Uploading files

Drag, drop, and resumable chunked uploads.

You can add files to OneSVD by dropping them into the watched directory on disk, or by uploading through the web UI. The UI handles large files gracefully.

From the browser#

Drag files onto the window, or use the upload control. Folders upload with their structure intact.

You don't need the web UI#

The web UI is a convenience, not a requirement. Because the watcher monitors the data directory directly, any file that lands in the watched directory is picked up and fingerprinted — no matter how it got there. On a local node you can skip the browser entirely and move files with the tools you already use:

shell
scp ./build.tar.gz user@node:/path/to/watched-dir/

The moment the transfer completes, the watcher hashes the file and the tree updates — the same as a drag-and-drop upload. cp, mv, rsync, a build script writing output, or an scp from another machine all work identically.

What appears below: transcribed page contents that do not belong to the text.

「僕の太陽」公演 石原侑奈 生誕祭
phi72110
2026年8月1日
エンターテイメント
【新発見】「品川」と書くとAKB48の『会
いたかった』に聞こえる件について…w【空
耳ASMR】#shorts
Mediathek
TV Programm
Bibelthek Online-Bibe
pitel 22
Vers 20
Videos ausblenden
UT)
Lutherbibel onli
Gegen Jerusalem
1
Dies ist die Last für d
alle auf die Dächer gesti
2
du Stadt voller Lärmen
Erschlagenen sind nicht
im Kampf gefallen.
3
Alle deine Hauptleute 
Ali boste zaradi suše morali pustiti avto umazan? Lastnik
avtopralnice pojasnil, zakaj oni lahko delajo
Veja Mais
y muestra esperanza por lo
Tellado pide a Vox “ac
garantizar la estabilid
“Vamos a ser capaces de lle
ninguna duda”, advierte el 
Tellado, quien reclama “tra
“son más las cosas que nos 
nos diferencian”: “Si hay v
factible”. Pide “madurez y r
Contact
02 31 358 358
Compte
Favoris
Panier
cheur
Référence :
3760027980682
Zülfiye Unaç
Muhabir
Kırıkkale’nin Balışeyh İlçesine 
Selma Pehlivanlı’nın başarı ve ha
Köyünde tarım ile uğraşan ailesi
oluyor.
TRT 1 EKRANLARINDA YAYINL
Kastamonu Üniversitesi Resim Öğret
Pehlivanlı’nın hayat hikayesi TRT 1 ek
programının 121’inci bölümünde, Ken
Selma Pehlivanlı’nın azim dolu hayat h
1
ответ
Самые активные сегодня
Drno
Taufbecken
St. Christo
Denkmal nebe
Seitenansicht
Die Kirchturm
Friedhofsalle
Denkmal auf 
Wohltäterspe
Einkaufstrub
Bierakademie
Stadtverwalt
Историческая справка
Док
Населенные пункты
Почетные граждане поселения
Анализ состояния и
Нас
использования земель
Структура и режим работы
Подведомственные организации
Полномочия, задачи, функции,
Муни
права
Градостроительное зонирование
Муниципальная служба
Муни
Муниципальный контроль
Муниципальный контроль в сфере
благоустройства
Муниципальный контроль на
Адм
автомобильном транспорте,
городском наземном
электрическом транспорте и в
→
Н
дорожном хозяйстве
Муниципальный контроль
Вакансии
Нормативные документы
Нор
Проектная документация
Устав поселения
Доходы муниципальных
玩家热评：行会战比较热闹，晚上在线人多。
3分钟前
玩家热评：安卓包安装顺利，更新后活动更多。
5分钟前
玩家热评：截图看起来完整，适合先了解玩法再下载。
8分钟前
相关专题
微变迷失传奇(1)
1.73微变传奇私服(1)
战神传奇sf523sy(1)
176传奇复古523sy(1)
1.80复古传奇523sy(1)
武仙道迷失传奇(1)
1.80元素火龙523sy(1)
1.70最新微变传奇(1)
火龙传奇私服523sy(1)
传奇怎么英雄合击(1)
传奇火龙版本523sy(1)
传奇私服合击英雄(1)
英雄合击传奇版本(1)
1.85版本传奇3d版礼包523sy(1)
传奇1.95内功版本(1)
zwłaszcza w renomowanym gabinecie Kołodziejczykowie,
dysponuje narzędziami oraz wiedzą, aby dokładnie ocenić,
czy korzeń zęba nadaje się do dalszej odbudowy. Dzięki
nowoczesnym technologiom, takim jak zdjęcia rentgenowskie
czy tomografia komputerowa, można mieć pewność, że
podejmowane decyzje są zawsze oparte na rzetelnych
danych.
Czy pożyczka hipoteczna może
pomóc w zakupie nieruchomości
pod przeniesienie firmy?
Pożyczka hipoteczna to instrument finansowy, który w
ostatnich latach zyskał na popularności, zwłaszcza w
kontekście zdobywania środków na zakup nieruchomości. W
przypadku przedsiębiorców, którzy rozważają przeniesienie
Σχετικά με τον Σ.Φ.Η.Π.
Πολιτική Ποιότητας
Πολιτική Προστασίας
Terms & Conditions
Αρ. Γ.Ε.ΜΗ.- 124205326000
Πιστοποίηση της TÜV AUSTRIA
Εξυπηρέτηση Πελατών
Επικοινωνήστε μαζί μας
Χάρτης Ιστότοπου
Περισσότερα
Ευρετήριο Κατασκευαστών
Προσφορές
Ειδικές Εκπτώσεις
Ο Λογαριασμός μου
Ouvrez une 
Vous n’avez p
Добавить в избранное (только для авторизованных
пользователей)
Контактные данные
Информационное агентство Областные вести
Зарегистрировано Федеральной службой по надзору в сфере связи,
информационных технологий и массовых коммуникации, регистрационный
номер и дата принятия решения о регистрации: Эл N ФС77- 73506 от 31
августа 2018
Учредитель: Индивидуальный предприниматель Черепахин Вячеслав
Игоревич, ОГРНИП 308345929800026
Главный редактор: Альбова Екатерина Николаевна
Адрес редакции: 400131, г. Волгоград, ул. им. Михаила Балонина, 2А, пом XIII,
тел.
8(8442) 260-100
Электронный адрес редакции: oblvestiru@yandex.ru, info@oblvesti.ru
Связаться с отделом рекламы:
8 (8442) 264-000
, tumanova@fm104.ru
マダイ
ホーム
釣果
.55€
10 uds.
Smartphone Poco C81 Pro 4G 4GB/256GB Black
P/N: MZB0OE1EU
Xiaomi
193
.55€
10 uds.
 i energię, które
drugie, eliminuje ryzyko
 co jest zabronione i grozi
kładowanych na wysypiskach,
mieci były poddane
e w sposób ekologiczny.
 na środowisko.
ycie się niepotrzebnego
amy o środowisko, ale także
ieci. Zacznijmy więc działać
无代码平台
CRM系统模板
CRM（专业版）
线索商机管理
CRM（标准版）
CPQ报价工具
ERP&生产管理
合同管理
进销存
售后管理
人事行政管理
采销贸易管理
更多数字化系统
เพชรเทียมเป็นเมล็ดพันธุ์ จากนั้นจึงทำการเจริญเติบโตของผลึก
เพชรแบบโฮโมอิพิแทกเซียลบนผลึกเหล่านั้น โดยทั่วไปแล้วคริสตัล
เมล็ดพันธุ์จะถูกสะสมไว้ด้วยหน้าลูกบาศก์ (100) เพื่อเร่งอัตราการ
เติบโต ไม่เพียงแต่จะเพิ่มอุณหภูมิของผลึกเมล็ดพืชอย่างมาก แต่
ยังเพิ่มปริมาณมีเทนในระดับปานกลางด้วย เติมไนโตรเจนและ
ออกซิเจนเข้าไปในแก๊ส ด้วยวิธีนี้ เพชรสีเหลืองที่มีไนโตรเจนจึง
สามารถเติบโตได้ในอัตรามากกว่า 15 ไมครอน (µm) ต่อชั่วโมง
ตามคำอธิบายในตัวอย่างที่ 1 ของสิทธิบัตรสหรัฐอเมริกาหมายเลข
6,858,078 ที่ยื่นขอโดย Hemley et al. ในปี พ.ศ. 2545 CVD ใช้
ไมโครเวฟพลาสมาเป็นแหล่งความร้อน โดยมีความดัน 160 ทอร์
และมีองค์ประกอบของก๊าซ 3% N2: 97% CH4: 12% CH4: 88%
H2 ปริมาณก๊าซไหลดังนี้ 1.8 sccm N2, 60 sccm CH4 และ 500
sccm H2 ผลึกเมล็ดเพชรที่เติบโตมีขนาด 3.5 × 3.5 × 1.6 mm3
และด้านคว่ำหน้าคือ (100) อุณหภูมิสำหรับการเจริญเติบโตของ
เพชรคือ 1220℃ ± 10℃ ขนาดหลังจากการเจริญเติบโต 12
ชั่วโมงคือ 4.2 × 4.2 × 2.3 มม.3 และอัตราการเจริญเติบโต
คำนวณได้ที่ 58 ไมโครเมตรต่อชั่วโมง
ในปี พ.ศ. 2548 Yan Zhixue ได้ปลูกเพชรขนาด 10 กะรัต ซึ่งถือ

The UI just gives you a view of what the watcher already sees.

Tip:

This makes OneSVD easy to slot into existing automation: point your pipeline's output or backup job at the watched directory and it's fingerprinted automatically, with no API call or upload step.

Resumable uploads#

Files above a size threshold upload in chunks. Each chunk is hashed and sent in sequence, and progress is tracked — so if your connection drops or you refresh the page, the upload resumes where it left off rather than starting over.

Tip:

Because the watcher is the source of truth, an uploaded file appears in the tree the moment it lands on disk — the same path a manual copy would take.